Im Hintergrund stehen jüngste Spannungen in den Handelsbeziehungen zwischen den USA und China, die erneut hochgekocht waren. Trump versuchte mit einer Nachricht auf der Plattform Truth Social die Wogen zu glätten: "Machen Sie sich keine Sorgen um China, alles wird gut." Kurz zuvor hatte der Präsident jedoch für Aufsehen gesorgt, als er verkündete, die Importzölle auf chinesische Waren ab November um weitere 100 Prozent zu erhöhen. Dennoch hielten Anleger an den als sicher geltenden Anleihen fest.
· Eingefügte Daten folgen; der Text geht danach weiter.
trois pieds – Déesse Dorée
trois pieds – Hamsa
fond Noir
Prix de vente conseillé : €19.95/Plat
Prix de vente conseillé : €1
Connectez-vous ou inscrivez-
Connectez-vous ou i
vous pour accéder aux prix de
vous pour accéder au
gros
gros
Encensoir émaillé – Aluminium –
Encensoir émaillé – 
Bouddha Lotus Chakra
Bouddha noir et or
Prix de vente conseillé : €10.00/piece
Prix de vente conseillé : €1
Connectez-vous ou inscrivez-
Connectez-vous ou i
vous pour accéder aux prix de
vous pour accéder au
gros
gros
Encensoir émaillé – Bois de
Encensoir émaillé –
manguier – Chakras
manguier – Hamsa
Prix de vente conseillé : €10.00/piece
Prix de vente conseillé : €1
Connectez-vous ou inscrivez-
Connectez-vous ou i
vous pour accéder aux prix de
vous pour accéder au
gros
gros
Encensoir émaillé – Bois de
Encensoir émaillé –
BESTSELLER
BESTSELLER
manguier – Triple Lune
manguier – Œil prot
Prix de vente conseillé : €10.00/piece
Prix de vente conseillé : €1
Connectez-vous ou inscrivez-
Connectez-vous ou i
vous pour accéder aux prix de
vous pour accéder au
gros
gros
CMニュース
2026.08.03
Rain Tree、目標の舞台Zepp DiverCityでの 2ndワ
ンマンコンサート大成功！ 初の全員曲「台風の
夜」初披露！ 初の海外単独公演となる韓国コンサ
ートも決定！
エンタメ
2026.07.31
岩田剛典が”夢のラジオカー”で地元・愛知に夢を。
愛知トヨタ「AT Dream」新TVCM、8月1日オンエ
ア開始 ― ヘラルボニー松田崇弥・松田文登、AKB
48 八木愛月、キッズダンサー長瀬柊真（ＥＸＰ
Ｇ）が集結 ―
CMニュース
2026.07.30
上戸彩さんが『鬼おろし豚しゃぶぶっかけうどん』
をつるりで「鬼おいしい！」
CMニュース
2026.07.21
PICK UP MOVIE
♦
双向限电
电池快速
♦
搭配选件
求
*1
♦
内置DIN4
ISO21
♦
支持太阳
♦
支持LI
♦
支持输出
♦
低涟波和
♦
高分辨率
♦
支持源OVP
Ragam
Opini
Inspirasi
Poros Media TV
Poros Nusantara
In Frankreich setzt sich derweil politische Unsicherheit fort. Trotz der Ernennung von Sébastien Lecornu als neuen Premierminister bleibt das Land angespannt. Die linksgerichtete La France Insoumise (LFI) und das rechte Rassemblement National (RN) planen einen Misstrauensantrag gegen die neue Regierung, was zu einem Rückgang der Renditen französischer Staatsanleihen führte.